“Why?”
“Because you’re much prettier as you are.”
Mousmé smiles contentedly, and pats my big hand, which looks so very large beside hers, and rambles off to tell me of a lizard she found in our bed just before I came back from the town; whilst I, glancing over the pages of one of the magazines, divide my attention between her story and a critique of Robert Elsmere.
The time passes very quickly with Mousmé; she is soon tired of looking at books and papers which, at present, she only half understands; and lest she should interrupt me, she gets up, and goes with a hushed pad, pad of her shoeless feet into our bedroom, to fetch a strange little lacquer box which contains her writing materials.
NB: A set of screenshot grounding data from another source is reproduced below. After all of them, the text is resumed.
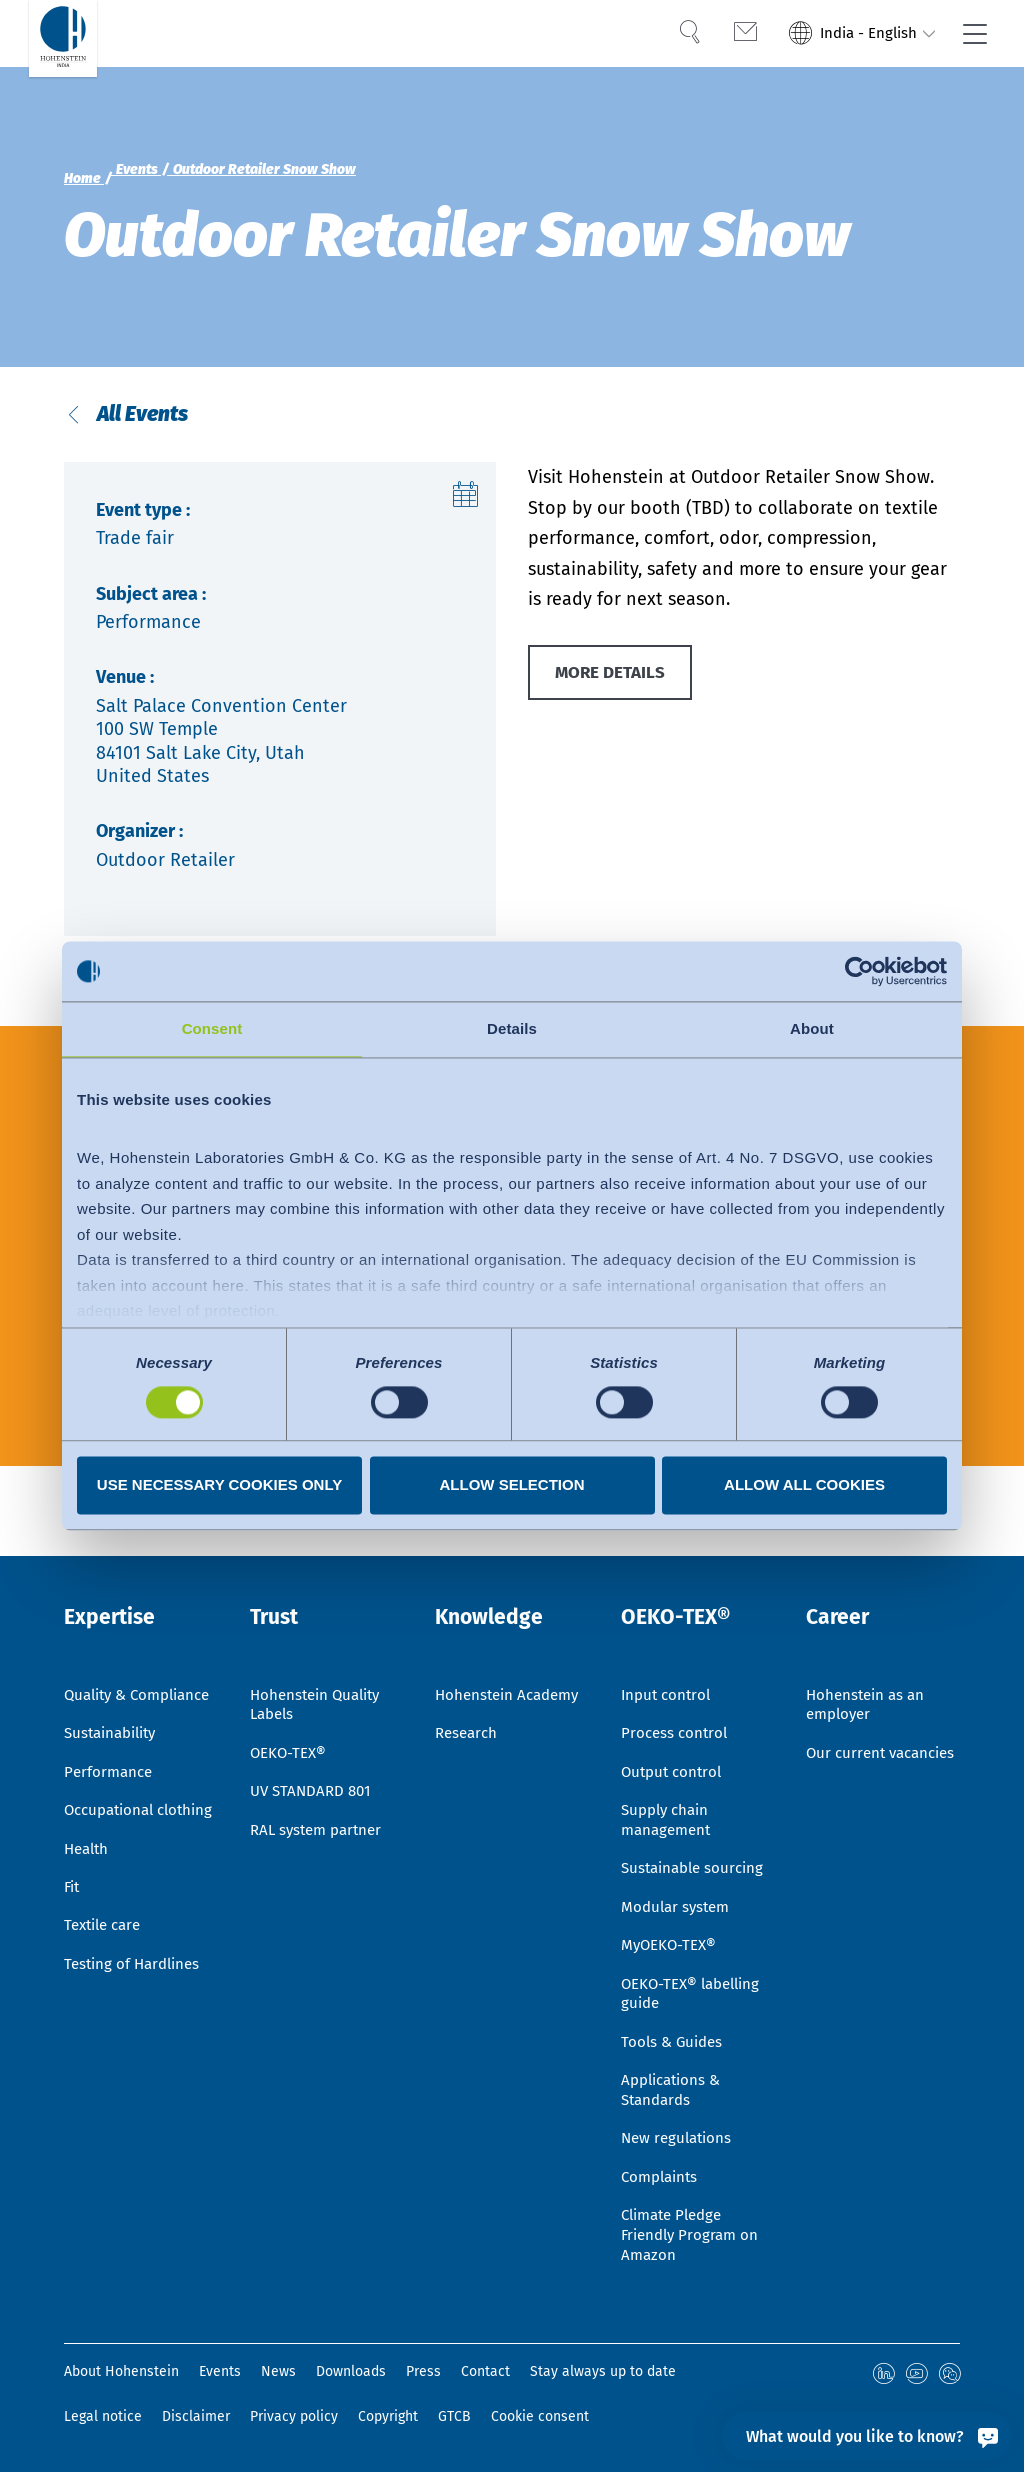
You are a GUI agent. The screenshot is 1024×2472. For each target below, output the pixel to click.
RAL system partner (320, 1804)
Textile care (106, 1947)
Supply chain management (669, 1794)
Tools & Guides (674, 2028)
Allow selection (512, 1485)
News (278, 2372)
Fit (73, 1906)
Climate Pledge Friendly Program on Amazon (693, 2233)
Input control (668, 1661)
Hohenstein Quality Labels (320, 1672)
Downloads (351, 2372)
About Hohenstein (121, 2372)
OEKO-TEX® (290, 1722)
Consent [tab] (212, 1028)
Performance (110, 1763)
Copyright (388, 2416)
A flat shell, with lovely mother-of-pearl tints on its nacre hollow, in which she grinds her Indian ink; the fine paintbrush, which plays the part of pen; the flimsy rice-paper, in long, thin strips, and envelopes to match, are among her belongings, and are decorated with tiny pictures of trees and strangely grotesque animals, birds and fishes. She is going to write to her mother, to ask her to send up a sash of turquoise-blue silk which was left behind when she was married, and which she has found out I admired.
I watch her as she writes, her head bent over her paper, and the lower half of her face in shadow—such a scrap of daintily dressed femininity.
I wonder what else she is saying—women’s inter-confidences are always so distressing and perplexing to a man—for she has already covered one long strip with delicately minute writing, which at a little distance looks like the ground-plan of an intricate maze; and surely even a turquoise silk obi cannot call for such a lengthy description, except, perhaps, in a Parisian fashion-journal.
She has finished by the time I have cut the pages of one of the novels Lou has included in the parcel; and, with a solemnity worthy of the best traditions of the Japanese official, she seals it up securely in an envelope of whitey-blue rice-paper—so small, that it necessitates the folding of the letter half a dozen times.
One of the ever-amiable Oka’s almost innumerable children, a quaint toddler of five, with a queer, shaven head, with its little ebon queue, and small, bright, black beads of eyes, is easily persuaded to take it down to Mousmé’s mother for a couple of sen.
Then we have tea.
Really it is a sort of dinner, a nondescript meal best conveyed to the mind by that equally nondescript English phrase, “high tea”—a strange meal indulged in by people who are too hungry to have tea, and too modest to have a second dinner.